# Strobe Lights Stolen!!!!!!!!



## snow7899 (Jan 22, 2005)

Last night some scumbag stole my rear strobes from the shop in Peabody Ma. I take pride in our equipment, and work hard to pay for all of it. I do have more of these so I'll be able to replace them. I custom made these myself out of hella as 200 housings for rear spots, and mounted strobe bulbs in the reflectors. These are definitly one of a kind light. Now I have to repair the factory rear taillight housing that I had them mounted to, and spend the time to replace what was there. I know this post won't get my lights back but I had to vent. And if the scumbag who stole these light is on here, good luck to you.


----------



## ZoomByU (Jan 25, 2008)

Thieves are the worst scum of the earth.


----------



## GripTruk (Dec 1, 2003)

that sucks man, especially since it was custom.


----------



## groundbreakers (Jan 16, 2004)

snow7899;499421 said:


> Last night some scumbag stole my rear strobes from the shop in Peabody Ma. I take pride in our equipment, and work hard to pay for all of it. I do have more of these so I'll be able to replace them. I custom made these myself out of hella as 200 housings for rear spots, and mounted strobe bulbs in the reflectors. These are definitly one of a kind light. Now I have to repair the factory rear taillight housing that I had them mounted to, and spend the time to replace what was there. I know this post won't get my lights back but I had to vent. And if the scumbag who stole these light is on here, good luck to you.

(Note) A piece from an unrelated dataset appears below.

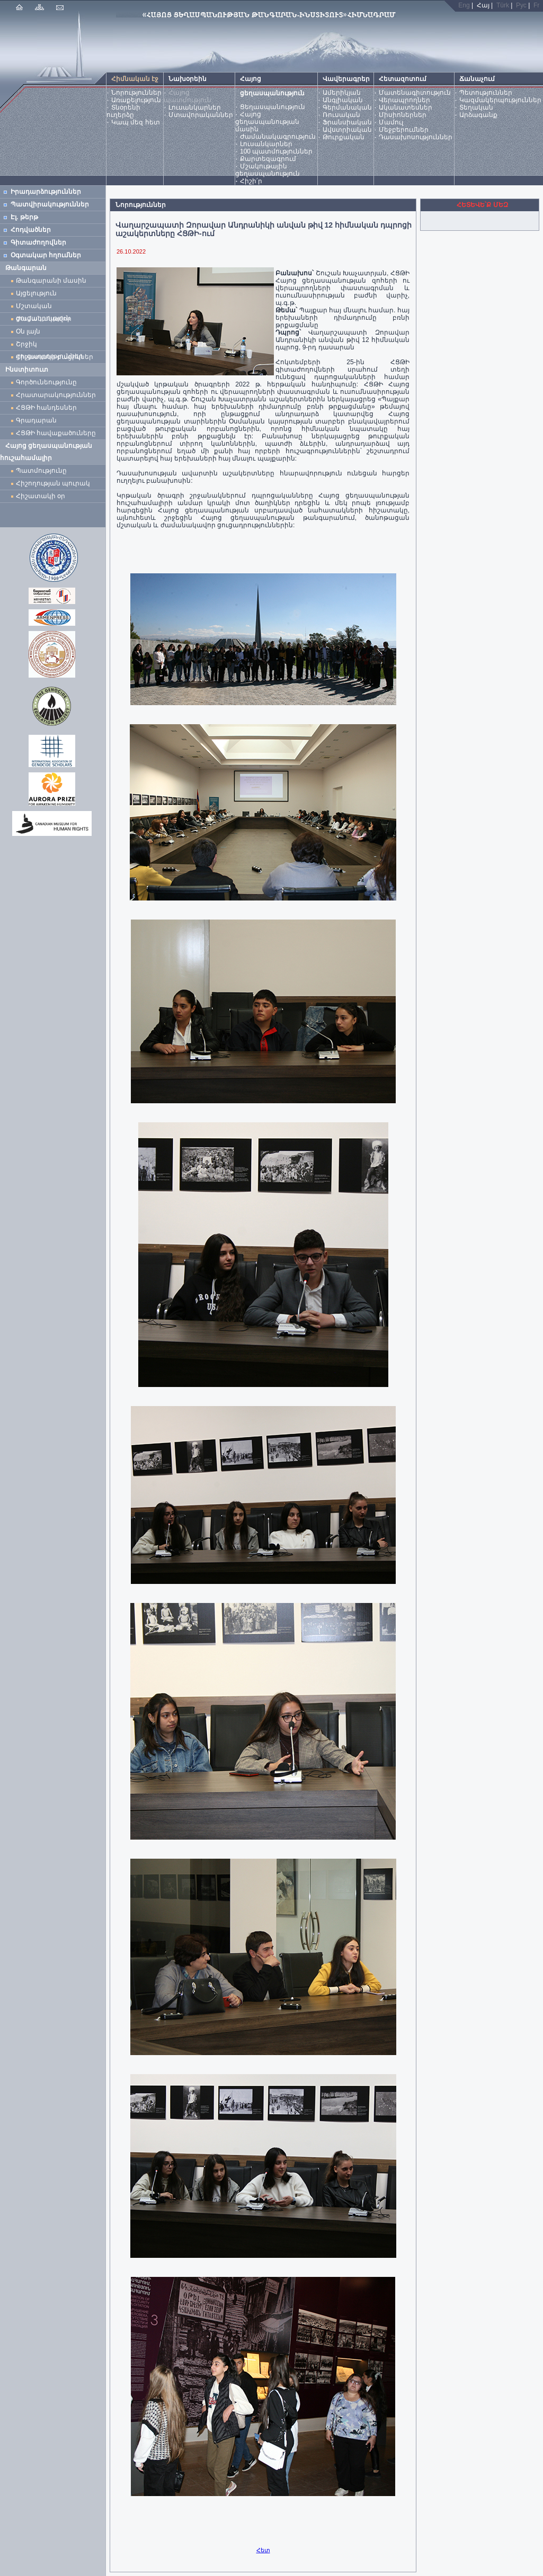  Describe the element at coordinates (485, 92) in the screenshot. I see `Պետություններ` at that location.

lemme get this right ... they stole your pig tail strobe tubes out of your truck???? if so .. how would they know where they were at ??


----------



## DFLS (Dec 24, 2007)

Since they are one of a kind then if you ever see them somewhere......


----------



## JD Dave (Mar 20, 2007)

I hate theives!!!!!!! That's why I don't buy stolen stuff!!:realmad:


----------



## snow7899 (Jan 22, 2005)

groundbreakers;499695 said:


> lemme get this right ... they stole your pig tail strobe tubes out of your truck???? if so .. how would they know where they were at ??

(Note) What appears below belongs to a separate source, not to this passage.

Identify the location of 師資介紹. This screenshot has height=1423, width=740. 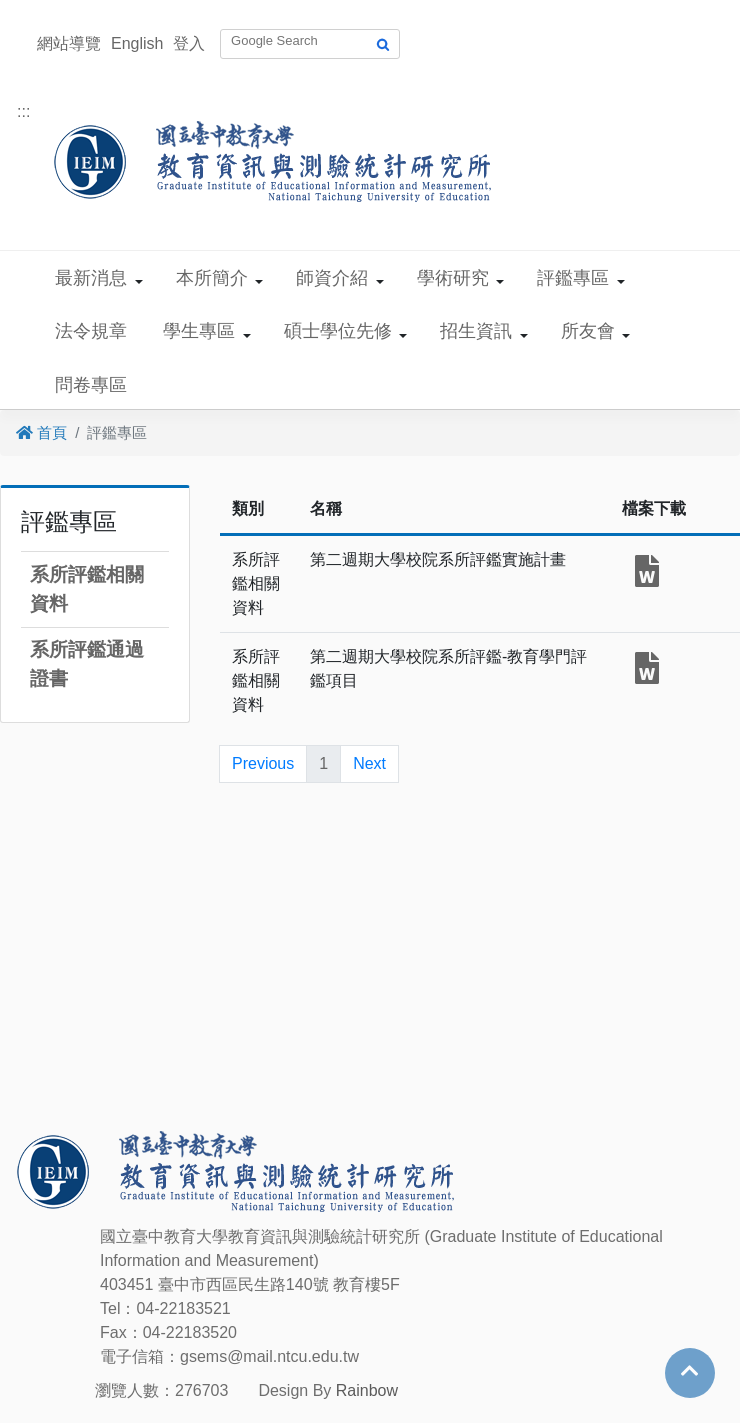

Yes they stole the strobes, but they were mounted inside flood lights. They ripped the lights off and cut all the wiring.

The only thig they took in the yard was the strobes, they may have seen them working and know where we store the truck, locked and gated yard with ten foot fence.:angry::realmad:


----------



## toyman (Dec 4, 2007)

Maybe they thought they were Hella lights and had to have them. If that's all that was taken they might have been looking for off road lights for something. 

Toyman


----------



## fifthwheel (Jan 28, 2008)

No doubt they knew what they were looking for and where to find your truck. What a shame.


----------



## BlueLine Ent (Nov 28, 2005)

Do you have any pics of the lights? I'd like to see them incase I come across them in the area or on craigslist. I'm always looking at peoples lights.


----------



## snow7899 (Jan 22, 2005)

I'll try to post the pics soon. I have a few more sets on my shelf at the shop. The trucks are parked on foster st across from the bargain outlet. There is a few plow companies around us. Hopefully we'll get some snow and I'll se them installed on something.


----------



## cat320 (Aug 25, 2000)

Well definatly sounds like some one who knows about them and knows where you park if that's all they took . please post the pics who know might see who ever has them near me. I don't think who ever took them would be stupid enough to use them in the same town but who knows.


----------



## Gicon (Oct 1, 2005)

I think BlueLine took them.....I heard hes got a few big installs coming up and needed the parts...






JUST KIDDING


----------



## TLC Snow Div. (Oct 28, 2007)

There's a bunch of guys on here from Peabody and the surrounding area. Might want to check around


----------



## LawnProLandscapes (Nov 15, 2007)

put a new set on and get some high quality cameras and put them in the yard. also talk to local police and ask them to increase presence in the area.


----------



## SuperDuty (Jan 25, 2006)

Hate to hear that BS...Post some pics and I'll keep my eyes open around my area!!!!


----------



## Fiafighterdude (Jan 2, 2008)

people stealing lights has go to be the worst the worts thing ever



WHAT IS THE WORLD COMING TO..............AHHH!!!


----------



## jjtmarineb2 (Dec 17, 2007)

Well you may not get as much of a laugh out of these as I do, but I will post none-the-less! 

"They say there is only one thief in the Marine Corps. Everyone else is just trying to get their $#!^ Back!"

S trategically
T ransporting
E quipment (to)
A lternate 
L ocations

Hope you got a laugh out of those and if not here's one on me! :salute:


----------



## ahoron (Jan 22, 2007)

looks like what you need


----------



## BlueLine Ent (Nov 28, 2005)

Any pics yet?


----------



## YardMedic (Nov 29, 2006)

ahoron;502502 said:


> looks like what you need


No.... he needs "Spike" as pictured here


----------



## snow7899 (Jan 22, 2005)

I'm having trouble posting pics, Hope to have them up before the snow stops falling.


----------



## 76CHEVY (Jan 19, 2008)

Well I shall be joining the club as some @$$ stole not only my mini-light bar but also my radio out of my truck last night....talk about being pissed off first thing in the morning on a monday. Thing is I'm more mad over them taken my light bar then my radio, i can get a cheap radio.


----------



## snow7899 (Jan 22, 2005)

These pics are not the best because they are covered with salt and sand. These are the same light housings that were stolen. They have a 55W H3 bulb and a corner strobe bulb in the reflector.


----------



## T's snowplowing (Dec 30, 2007)

You try to make a living and take pride in your ride, and see what you get for working for what you have !!!!!!! SCUMBAGS THAT STEAL........


----------